Steady Hand: CBN Holds Interest Rate at 26.5%, Confident That Recent Inflation Spike Is Just a Passing Phase

​In a definitive move to keep Nigeria’s economy on a steady path, the Central Bank of Nigeria (CBN) has decided to keep its benchmark interest rate exactly where it is.

​Following the Monetary Policy Committee’s (MPC) 305th meeting, which wrapped up on Wednesday, May 20, 2026, CBN Governor Olayemi Cardoso announced that the committee voted unanimously to hold the Monetary Policy Rate (MPR) at 26.5%.

​This decision marks a strategic pause for the apex bank. Rather than reacting to recent global supply disruptions with another aggressive rate hike, the CBN is choosing to let its previous policies work, banking on a strong domestic economic recovery to carry the country through.

​The Policy Lineup at a Glance

​The CBN opted for total stability during this session, leaving all key financial levers unchanged:

  • Monetary Policy Rate (MPR): 26.50%
  • Standing Facilities Corridor: Retained at +50/-450 basis points around the MPR
  • Cash Reserve Requirement (CRR):
    • Commercial Banks: 45.00%
    • Merchant Banks: 16.00%
    • Non-TSA Public Sector Deposits: 75.00%

​Weathering the Global Storm

​The decision to hold steady comes even as everyday costs saw a slight bump. Headline inflation ticked up to 15.69% in April 2026, up from 15.38% in March. This rise was mostly felt at the dinner table, with food inflation climbing to 16.06% due to a mix of seasonal farming pressures and rising transportation costs.

​However, the CBN isn’t pressing the panic button. The bank views this inflation spike as “transitory”—a temporary bump in the road caused largely by outside forces, specifically the shipping and energy disruptions tied to the ongoing crisis in the Middle East.

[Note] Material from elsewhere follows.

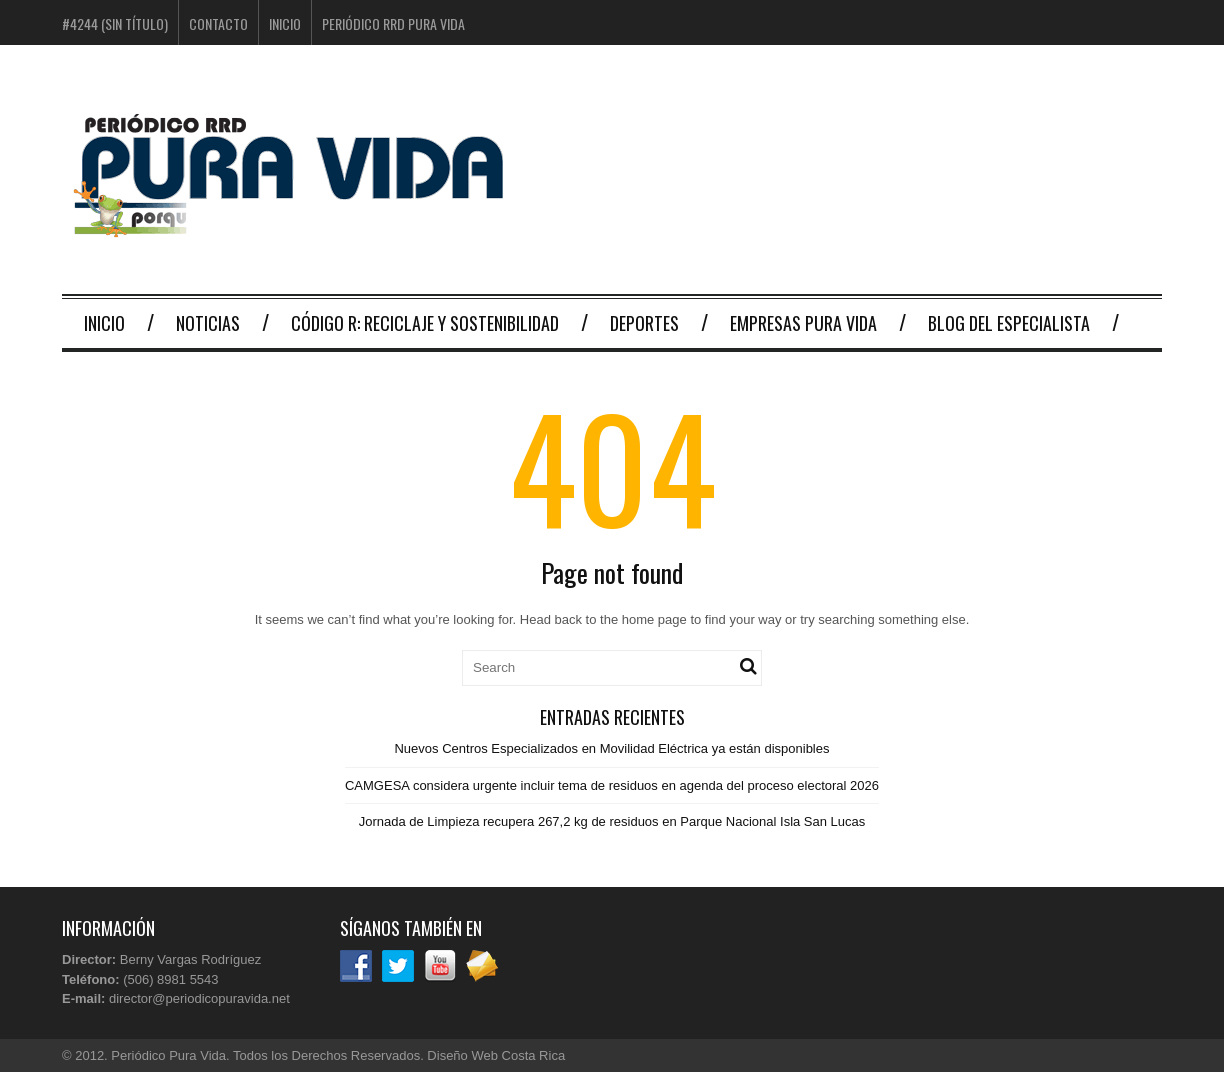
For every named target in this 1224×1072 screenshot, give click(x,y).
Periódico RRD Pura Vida (393, 23)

​Governor Cardoso reassured the public that deep structural reforms carried out over the past few years are doing exactly what they were designed to do: shield Nigeria from global chaos.

​”The pass-through of global commodity and energy price shocks to domestic inflation has been significantly mitigated,” the MPC noted in its communiqué.

​The bank pointed to a stabilizing Naira, a massive external reserve buffer of $49.49 billion (enough to cover more than 9 months of imports), and disciplined government spending as Nigeria’s ultimate economic armor.

​A Clean Bill of Health for the Financial System

​Beyond managing inflation, the committee had plenty of good news to share regarding the health of Nigeria’s financial sector.

​The highly anticipated banking recapitalization exercise is officially complete. The process successfully consolidated the nation’s banking landscape into 33 highly capitalized, robust institutions.

​When you combine a stronger banking sector with Nigeria’s recent sovereign credit rating upgrade and a booming 4.07% GDP growth recorded in the final quarter of 2025, the big picture looks remarkably resilient.

​The CBN plans to keep a close, watchful eye on both local and international markets over the coming weeks, aiming to cement this downward inflation trend when the committee meets again in July.